Pour autant, Abuja n’a jamais été en mesure de supplanter Lagos. De par son statut fédéral, acté en 1976, elle ne dispose pas de maire et ne jouit pas du degré d’autonomie habituellement octroyé aux États de la fédération nigériane [3]. Placée directement sous la responsabilité de la présidence, elle a soustrait aux chefs coutumiers le droit d’émettre des certificats d’occupation. Par conséquent, il est très difficile d’y acheter légalement des terres, les zones de squat se sont multipliées et une ville informelle a fini par émerger en dehors du contrôle des pouvoirs publics. En pratique, les autochtones vendent illégalement des terrains à bâtir et, à défaut d’avoir été compensés pour leur déplacement en banlieue, ils ont rejoint le combat des migrants venus d’autres régions du Nigeria et complètement privés de droits. La réponse du gouvernement a été brutale et n’a pas mis un terme au problème : on estime que près de 1 million d’habitants ont été expulsés manu militari de leur logement au cours des années 2000 [4].
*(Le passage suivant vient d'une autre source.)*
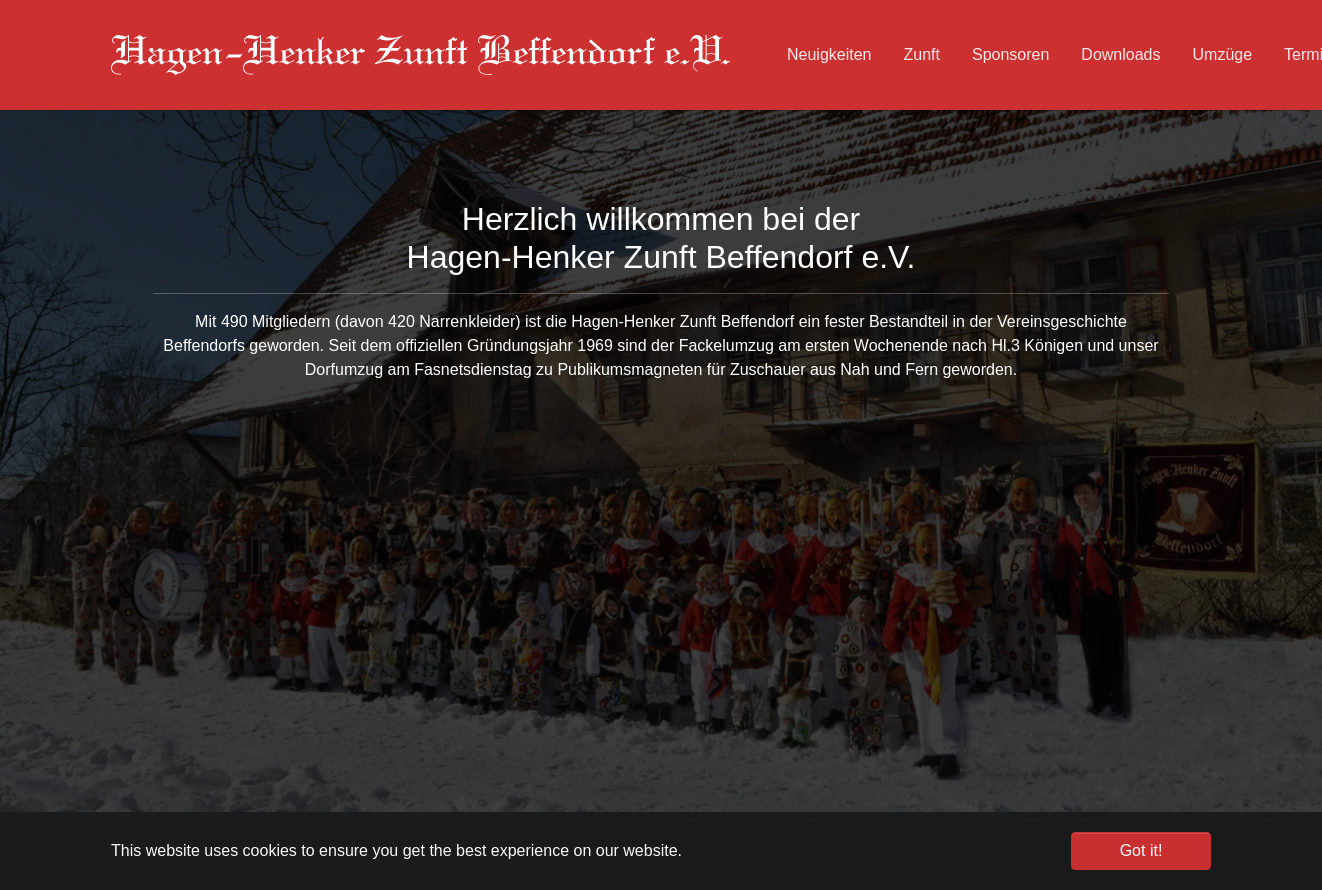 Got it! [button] (1141, 850) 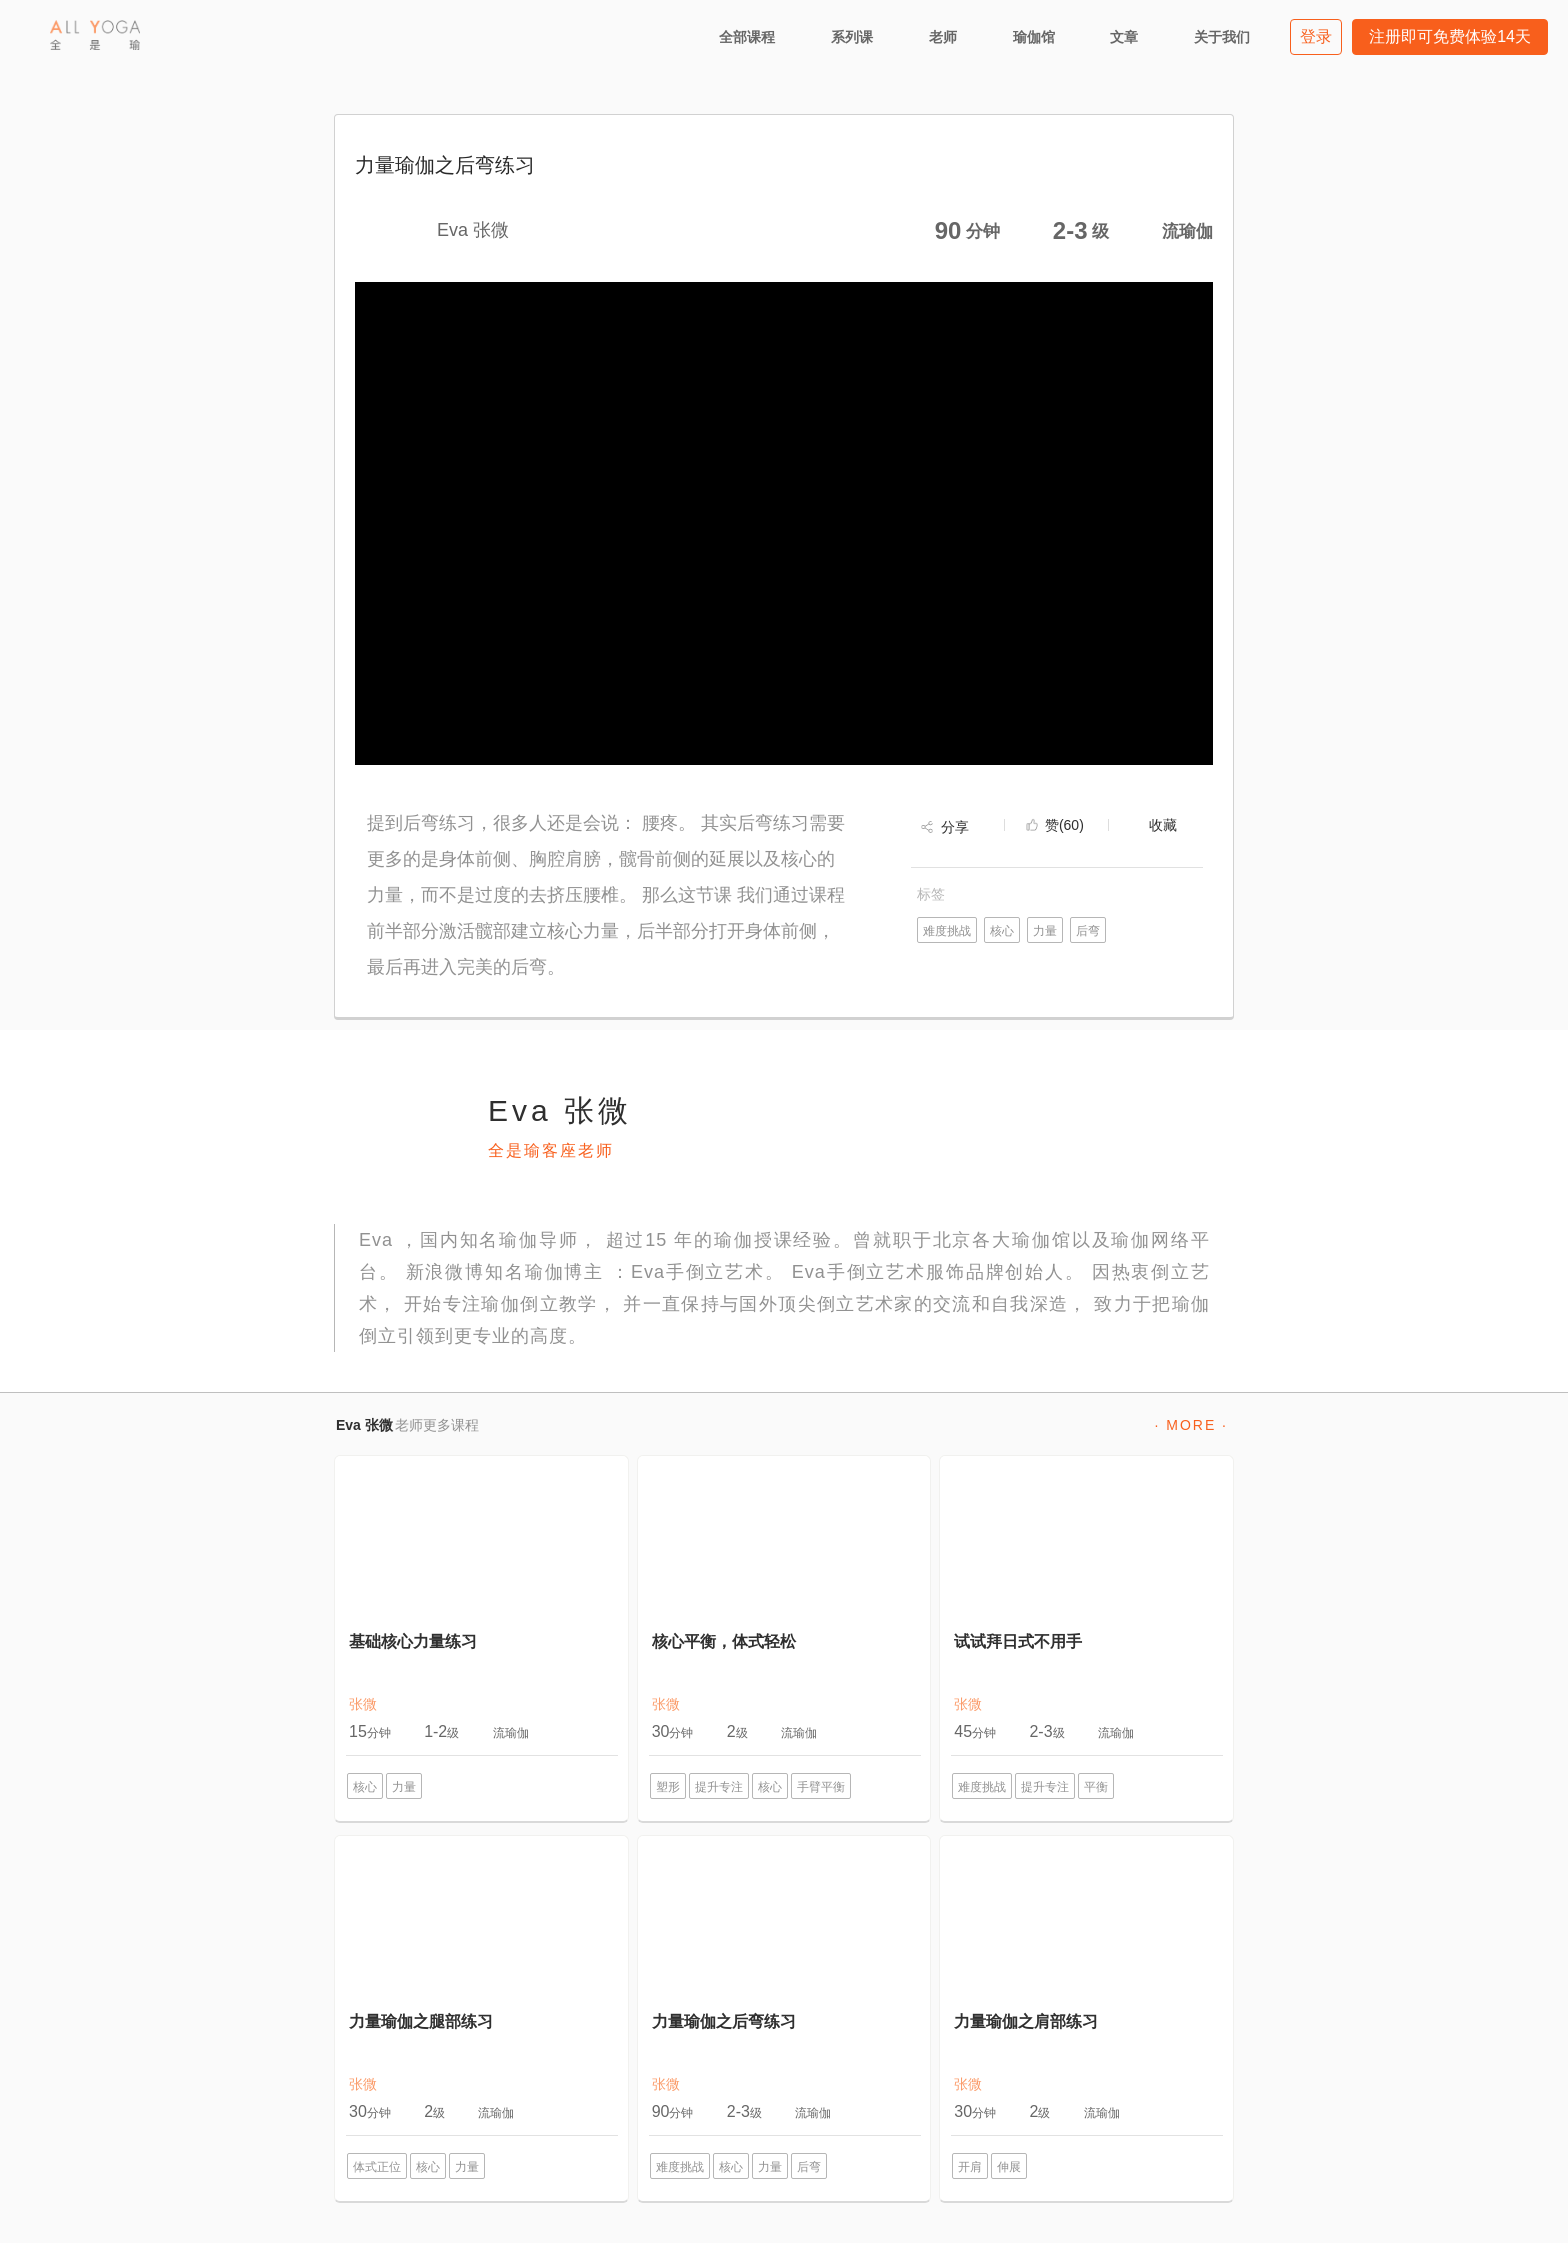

Le cas du Bénin : une capitale fantôme ?

Dans un dernier cas de figure, enfin, la capitale politique ne parvient pas à s’imposer face à la métropole économique. Symbolique de la faiblesse de l’État, une telle situation mine alors l’autorité du pouvoir central, car elle tend à produire des « doublons » et à susciter des rivalités. Ainsi, il arrive que la poussée urbaine et démographique s’exerce si fortement qu’elle contrecarre la fonction gouvernementale d’une ville et la « déloge » dans une autre. Au Bénin, par exemple, aucune décision officielle n’a consacré de jure un transfert de capitale entre Porto-Novo et Cotonou, deux agglomérations distantes d’une trentaine de kilomètres. D’après la Constitution de 1990, la capitale reste en principe à Porto-Novo, dans l’hinterland. Mais en pratique, le pouvoir se trouve de facto à Cotonou, dont le port autonome, l’aéroport international et les ambassades assurent l’essentiel des relations avec l’étranger. La situation, à cet égard, est très différente de celle de l’Afrique du Sud, où Pretoria vit dans l’ombre de Johannesburg tout en ayant réussi à conserver les fonctions régaliennes de l’exécutif.

La vitalité économique du port de Cotonou et l’histoire coloniale expliquent en grande partie le déclassement de Porto-Novo. Sur la base d’un protectorat établi en 1883, la capitale de l’actuelle République du Bénin était devenue le chef-lieu du « Dahomey et dépendances » en 1894, après avoir brièvement commandé le territoire des « Rivières du Sud », qui allait de la Guinée à la Côte des esclaves en passant par la Côte d’Ivoire [5]. Un tel choix visait à remercier sa population, les Goun, des services rendus pendant la conquête du royaume rival d’Abomey, en 1896. Malgré la proximité du Nigeria britannique et l’intensité des flux commerciaux avec les Yorouba de la région, Porto-Novo n’a cependant pas résisté à la concurrence de Cotonou. Cédée à la France dès 1868, la capitale économique et portuaire du Bénin a d’abord bénéficié, en 1893, de la construction d’un wharf qui a vite ruiné la localité d’Ouidah, exutoire séculaire de l’arrière-pays et de la traite des esclaves. Dans les années 1950, le gouverneur français s’est ensuite installé définitivement à Cotonou, un processus confirmé par le déménagement du ministère des Affaires extérieures et de la présidence de la République trois ans après l’indépendance, en 1960. En 1970, ne restaient plus à Porto-Novo que le Parlement et deux ministères sur dix, l’Éducation nationale et l’Agriculture, les huit autres ayant rejoint Cotonou.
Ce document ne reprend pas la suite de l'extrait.